SOURCE RECORDS
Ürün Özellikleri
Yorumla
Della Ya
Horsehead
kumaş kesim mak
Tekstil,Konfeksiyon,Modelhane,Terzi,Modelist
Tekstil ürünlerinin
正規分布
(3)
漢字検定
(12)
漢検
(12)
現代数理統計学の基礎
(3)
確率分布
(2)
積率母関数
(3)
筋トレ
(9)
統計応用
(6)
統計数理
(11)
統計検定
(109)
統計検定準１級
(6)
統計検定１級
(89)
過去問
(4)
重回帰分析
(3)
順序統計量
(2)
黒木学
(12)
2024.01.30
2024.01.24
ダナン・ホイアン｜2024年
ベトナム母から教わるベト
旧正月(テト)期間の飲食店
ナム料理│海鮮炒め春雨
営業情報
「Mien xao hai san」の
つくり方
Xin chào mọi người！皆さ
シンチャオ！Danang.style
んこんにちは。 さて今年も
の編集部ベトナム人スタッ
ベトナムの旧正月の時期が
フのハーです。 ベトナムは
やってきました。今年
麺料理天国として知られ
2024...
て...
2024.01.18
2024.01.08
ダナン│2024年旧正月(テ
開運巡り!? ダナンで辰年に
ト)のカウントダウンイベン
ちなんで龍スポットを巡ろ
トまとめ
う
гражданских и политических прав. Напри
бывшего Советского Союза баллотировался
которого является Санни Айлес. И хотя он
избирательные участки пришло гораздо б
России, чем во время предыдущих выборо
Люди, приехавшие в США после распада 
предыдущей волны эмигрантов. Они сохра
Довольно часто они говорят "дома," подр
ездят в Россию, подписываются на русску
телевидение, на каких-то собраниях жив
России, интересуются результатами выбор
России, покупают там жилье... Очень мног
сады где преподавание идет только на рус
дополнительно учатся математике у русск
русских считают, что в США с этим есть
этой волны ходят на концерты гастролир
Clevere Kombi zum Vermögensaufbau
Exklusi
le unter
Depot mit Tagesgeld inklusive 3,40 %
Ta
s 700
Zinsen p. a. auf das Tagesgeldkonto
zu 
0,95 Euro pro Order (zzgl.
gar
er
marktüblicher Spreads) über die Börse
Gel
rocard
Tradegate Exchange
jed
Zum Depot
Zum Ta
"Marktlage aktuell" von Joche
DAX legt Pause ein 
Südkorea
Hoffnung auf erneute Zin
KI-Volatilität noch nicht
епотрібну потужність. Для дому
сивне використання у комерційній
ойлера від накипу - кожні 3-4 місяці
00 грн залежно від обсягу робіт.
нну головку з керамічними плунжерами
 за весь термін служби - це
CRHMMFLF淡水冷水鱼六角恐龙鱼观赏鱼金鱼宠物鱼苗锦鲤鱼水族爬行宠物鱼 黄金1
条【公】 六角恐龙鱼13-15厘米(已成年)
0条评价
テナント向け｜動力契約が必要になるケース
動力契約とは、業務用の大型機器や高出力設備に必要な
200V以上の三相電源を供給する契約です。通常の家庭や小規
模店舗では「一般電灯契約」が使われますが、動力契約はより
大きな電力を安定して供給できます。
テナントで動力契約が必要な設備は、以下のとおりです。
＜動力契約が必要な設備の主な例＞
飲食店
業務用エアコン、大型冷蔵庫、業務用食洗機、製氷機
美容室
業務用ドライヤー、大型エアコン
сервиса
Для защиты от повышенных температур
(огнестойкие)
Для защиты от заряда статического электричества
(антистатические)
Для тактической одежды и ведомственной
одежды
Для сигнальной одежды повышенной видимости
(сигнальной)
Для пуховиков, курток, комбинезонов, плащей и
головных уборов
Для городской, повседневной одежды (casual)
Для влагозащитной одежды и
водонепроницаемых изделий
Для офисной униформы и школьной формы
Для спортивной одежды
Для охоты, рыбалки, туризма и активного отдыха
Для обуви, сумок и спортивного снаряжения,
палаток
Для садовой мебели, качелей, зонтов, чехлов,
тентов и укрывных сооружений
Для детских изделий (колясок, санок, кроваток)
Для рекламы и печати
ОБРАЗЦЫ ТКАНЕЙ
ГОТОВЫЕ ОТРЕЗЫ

WHAT THE TASK ASKS
In the records above, locate the lines holding the word "Depot". Copy each of them.

WRITTEN RESPONSE
Depot mit Tagesgeld inklusive 3,40 %
Zum Depot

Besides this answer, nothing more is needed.